§ Exercise instructions: Give the lines below again, exactly as they stand, and leave out the images.

Data shown: Begin

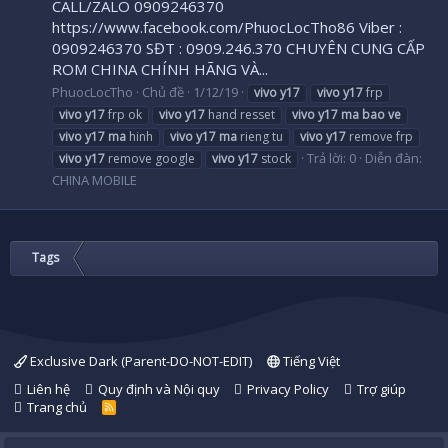
CALL/ZALO 0909246370
https://www.facebook.com/PhuocLocTho86 Viber :
0909246370 SĐT : 0909.246.370 CHUYÊN CUNG CẤP
ROM CHINA CHÍNH HÃNG VÀ...
PhuocLocTho
Chủ đề
1/12/19
vivo
y17
vivo
y17
frp
vivo
y17
frp ok
vivo
y17
hand resset
vivo
y17
ma
bao
ve
vivo
y17
ma
hinh
vivo
y17
ma
rieng tu
vivo
y17
remove frp
Trả lời: 0
Diễn đàn:
vivo
y17
remove google
vivo
y17
stock
CHINA MOBILE
Tags
Exclusive Dark (Parent-DO-NOT-EDIT)
Tiếng Việt
Liên hệ
Quy định và Nội quy
Privacy Policy
Trợ giúp
Trang chủ
R
S
S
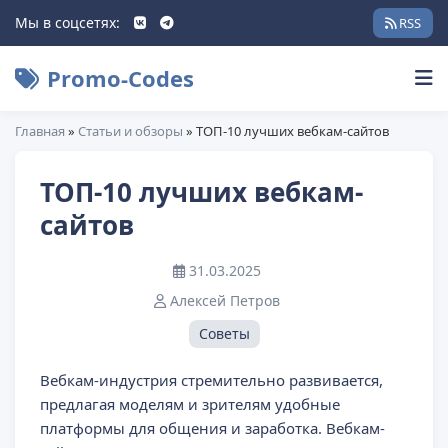
Мы в соцсетях:
RSS
Promo-Codes
Главная
»
Статьи и обзоры
» ТОП-10 лучших вебкам-сайтов
ТОП-10 лучших вебкам-
сайтов
31.03.2025
Алексей Петров
Советы
Вебкам-индустрия стремительно развивается,
предлагая моделям и зрителям удобные
платформы для общения и заработка. Вебкам-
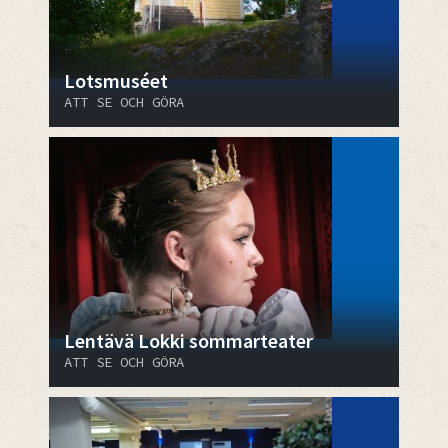
Lotsmuséet
ATT SE OCH GÖRA
Lentävä Lokki sommarteater
ATT SE OCH GÖRA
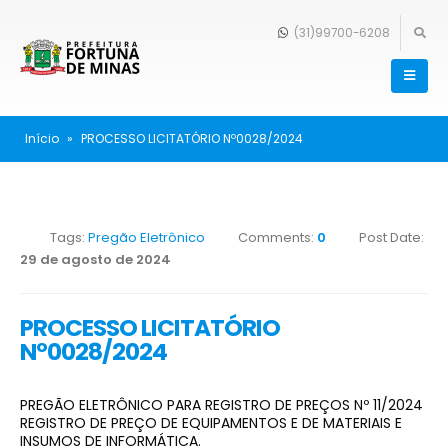
(31)99700-6208
Início
»
PROCESSO LICITATÓRIO Nº0028/2024
Tags:
Pregão Eletrônico
Comments:
0
Post Date:
29 de agosto de 2024
PROCESSO LICITATÓRIO
Nº0028/2024
PREGÃO ELETRÔNICO PARA REGISTRO DE PREÇOS Nº 11/2024
REGISTRO DE PREÇO DE EQUIPAMENTOS E DE MATERIAIS E
INSUMOS DE INFORMÁTICA.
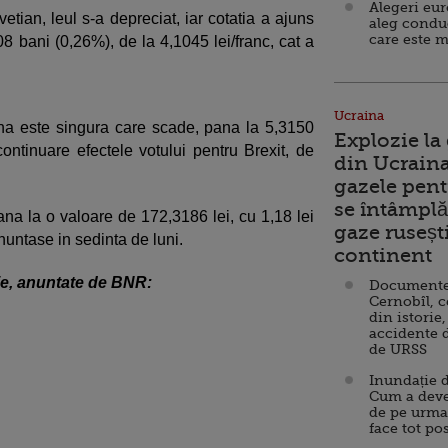
Alegeri eu
etian, leul s-a depreciat, iar cotatia a ajuns
aleg condu
care este m
,08 bani (0,26%), de la 4,1045 lei/franc, cat a
Ucraina
rlina este singura care scade, pana la 5,3150
Explozie la
continuare efectele votului pentru Brexit, de
din Ucraina
gazele pent
se întâmplă 
ana la o valoare de 172,3186 lei, cu 1,18 lei
gaze ruseșt
nuntase in sedinta de luni.
continent
lie, anuntate de BNR:
Documente d
Cernobîl, c
din istorie,
accidente 
de URSS
Inundație d
Cum a deve
de pe urma
face tot po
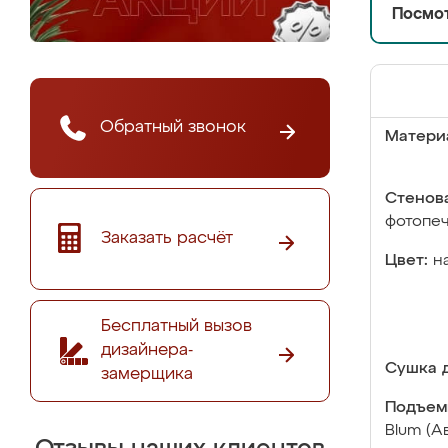
Посмот
Обратный звонок
Матери
Стенова
фотопе
Заказать расчёт
Цвет:
н
Бесплатный вызов
дизайнера-
Сушка д
замерщика
Подъем
Blum (А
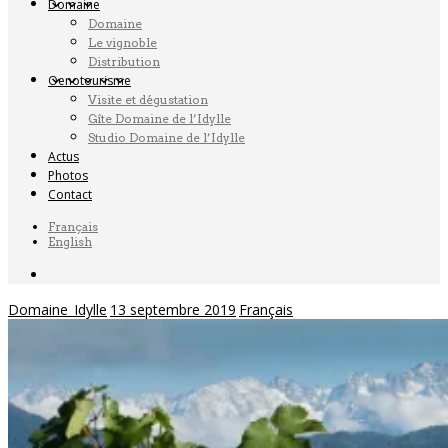
Domaine
Domaine
Le vignoble
Distribution
Oenotourisme
Visite et dégustation
Gîte Domaine de l’Idylle
Studio Domaine de l’Idylle
Actus
Photos
Contact
Français
English
Domaine_Idylle
13 septembre 2019
Français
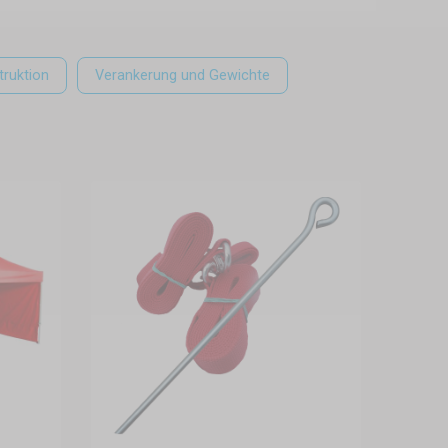
truktion
Verankerung und Gewichte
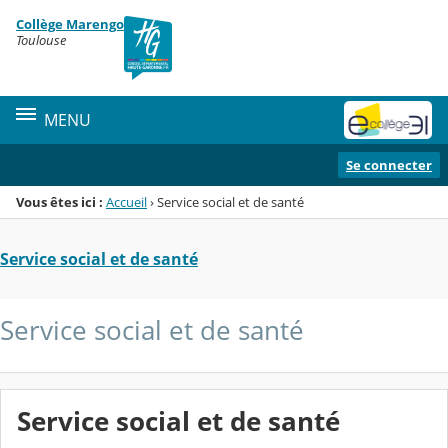
Panneau de gestion des cookies
Collège Marengo
Menu de la rubrique
Contenu
Toulouse
MENU
Se connecter
Vous êtes ici :
Accueil
›
Service social et de santé
Service social et de santé
Service social et de santé
Service social et de santé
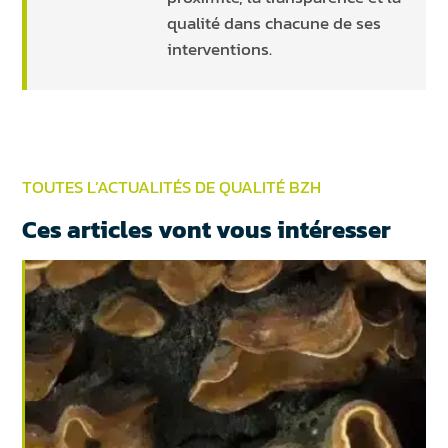
qualité dans chacune de ses
interventions.
TOUTES L’ACTUALITÉS DE QUALITÉ BZH
Ces articles vont vous intéresser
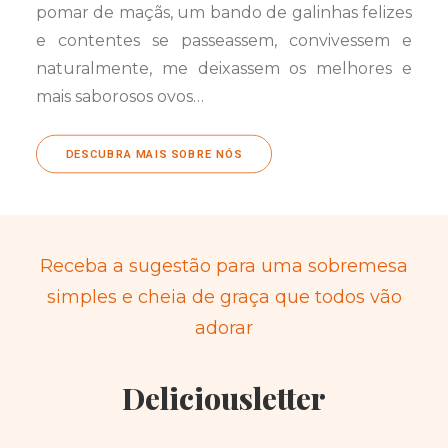
pomar de maçãs, um bando de galinhas felizes
e contentes se passeassem, convivessem e
naturalmente, me deixassem os melhores e
mais saborosos ovos…
DESCUBRA MAIS SOBRE NÓS
Receba a sugestão para uma sobremesa
simples e cheia de graça que todos vão
adorar
Deliciousletter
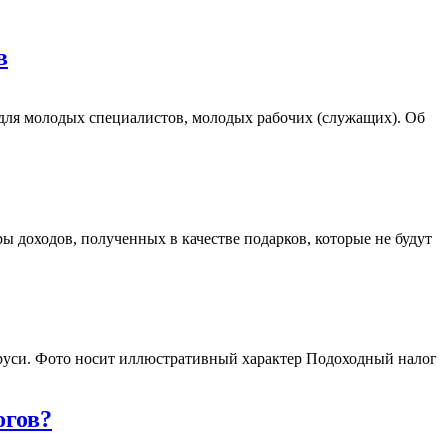
в
для молодых специалистов, молодых рабочих (служащих). Об
ы доходов, полученных в качестве подарков, которые не будут
руси. Фото носит иллюстративный характер Подоходный налог
огов?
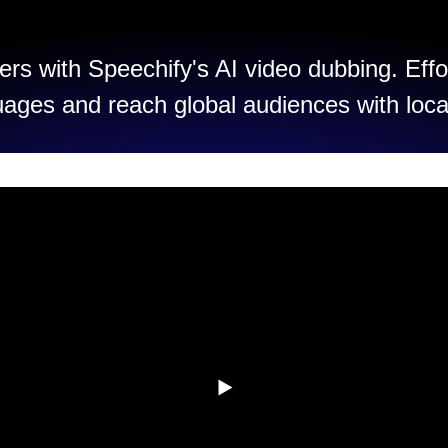
rs with Speechify's AI video dubbing. Effo
uages and reach global audiences with loca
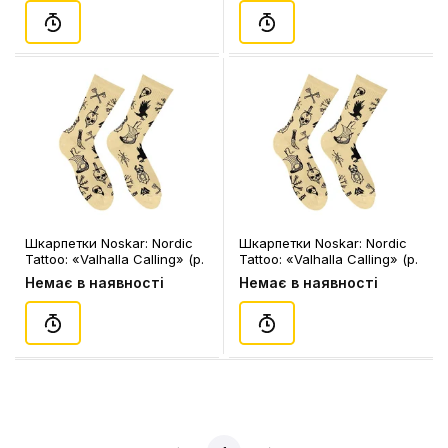
Шкарпетки Noskar: Nordic
Шкарпетки Noskar: Nordic
Tattoo: «Valhalla Calling» (р.
Tattoo: «Valhalla Calling» (р.
41-46), (91452)
36-40), (91451)
Немає в наявності
Немає в наявності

Data shown: End

§ Exercise solution:
CALL/ZALO 0909246370
https://www.facebook.com/PhuocLocTho86 Viber :
0909246370 SĐT : 0909.246.370 CHUYÊN CUNG CẤP
ROM CHINA CHÍNH HÃNG VÀ...
PhuocLocTho
Chủ đề
1/12/19
vivo
y17
vivo
y17
frp
vivo
y17
frp ok
vivo
y17
hand resset
vivo
y17
ma
bao
ve
vivo
y17
ma
hinh
vivo
y17
ma
rieng tu
vivo
y17
remove frp
Trả lời: 0
Diễn đàn:
vivo
y17
remove google
vivo
y17
stock
CHINA MOBILE
Tags
Exclusive Dark (Parent-DO-NOT-EDIT)
Tiếng Việt
Liên hệ
Quy định và Nội quy
Privacy Policy
Trợ giúp
Trang chủ
R
S
S
Мы в соцсетях:
RSS
Promo-Codes
Главная
»
Статьи и обзоры
» ТОП-10 лучших вебкам-сайтов
ТОП-10 лучших вебкам-
сайтов
31.03.2025
Алексей Петров
Советы
Вебкам-индустрия стремительно развивается,
предлагая моделям и зрителям удобные
платформы для общения и заработка. Вебкам-
Lotsmuséet
ATT SE OCH GÖRA
Lentävä Lokki sommarteater
ATT SE OCH GÖRA
(31)99700-6208
Início
»
PROCESSO LICITATÓRIO Nº0028/2024
Tags:
Pregão Eletrônico
Comments:
0
Post Date:
29 de agosto de 2024
PROCESSO LICITATÓRIO
Nº0028/2024
PREGÃO ELETRÔNICO PARA REGISTRO DE PREÇOS Nº 11/2024
REGISTRO DE PREÇO DE EQUIPAMENTOS E DE MATERIAIS E
INSUMOS DE INFORMÁTICA.
Alegeri eu
etian, leul s-a depreciat, iar cotatia a ajuns
aleg condu
care este m
,08 bani (0,26%), de la 4,1045 lei/franc, cat a
Ucraina
rlina este singura care scade, pana la 5,3150
Explozie la
continuare efectele votului pentru Brexit, de
din Ucraina
gazele pent
se întâmplă 
ana la o valoare de 172,3186 lei, cu 1,18 lei
gaze ruseșt
nuntase in sedinta de luni.
continent
lie, anuntate de BNR:
Documente d
Cernobîl, c
din istorie,
accidente 
de URSS
Inundație d
Cum a deve
de pe urma
face tot po
Посмот
Обратный звонок
Матери
Стенова
фотопе
Заказать расчёт
Цвет:
н
Бесплатный вызов
дизайнера-
Сушка д
замерщика
Подъем
Blum (А
Domaine
Domaine
Le vignoble
Distribution
Oenotourisme
Visite et dégustation
Gîte Domaine de l’Idylle
Studio Domaine de l’Idylle
Actus
Photos
Contact
Français
English
Domaine_Idylle
13 septembre 2019
Français
truktion
Verankerung und Gewichte
Panneau de gestion des cookies
Collège Marengo
Menu de la rubrique
Contenu
Toulouse
MENU
Se connecter
Vous êtes ici :
Accueil
›
Service social et de santé
Service social et de santé
Service social et de santé
Service social et de santé
qualité dans chacune de ses
interventions.
TOUTES L’ACTUALITÉS DE QUALITÉ BZH
Ces articles vont vous intéresser
pomar de maçãs, um bando de galinhas felizes
e contentes se passeassem, convivessem e
naturalmente, me deixassem os melhores e
mais saborosos ovos…
DESCUBRA MAIS SOBRE NÓS
Receba a sugestão para uma sobremesa
simples e cheia de graça que todos vão
adorar
Deliciousletter
в
для молодых специалистов, молодых рабочих (служащих). Об
ы доходов, полученных в качестве подарков, которые не будут
руси. Фото носит иллюстративный характер Подоходный налог
огов?
rs with Speechify's AI video dubbing. Effo
uages and reach global audiences with loca
Шкарпетки Noskar: Nordic
Шкарпетки Noskar: Nordic
Tattoo: «Valhalla Calling» (р.
Tattoo: «Valhalla Calling» (р.
41-46), (91452)
36-40), (91451)
Немає в наявності
Немає в наявності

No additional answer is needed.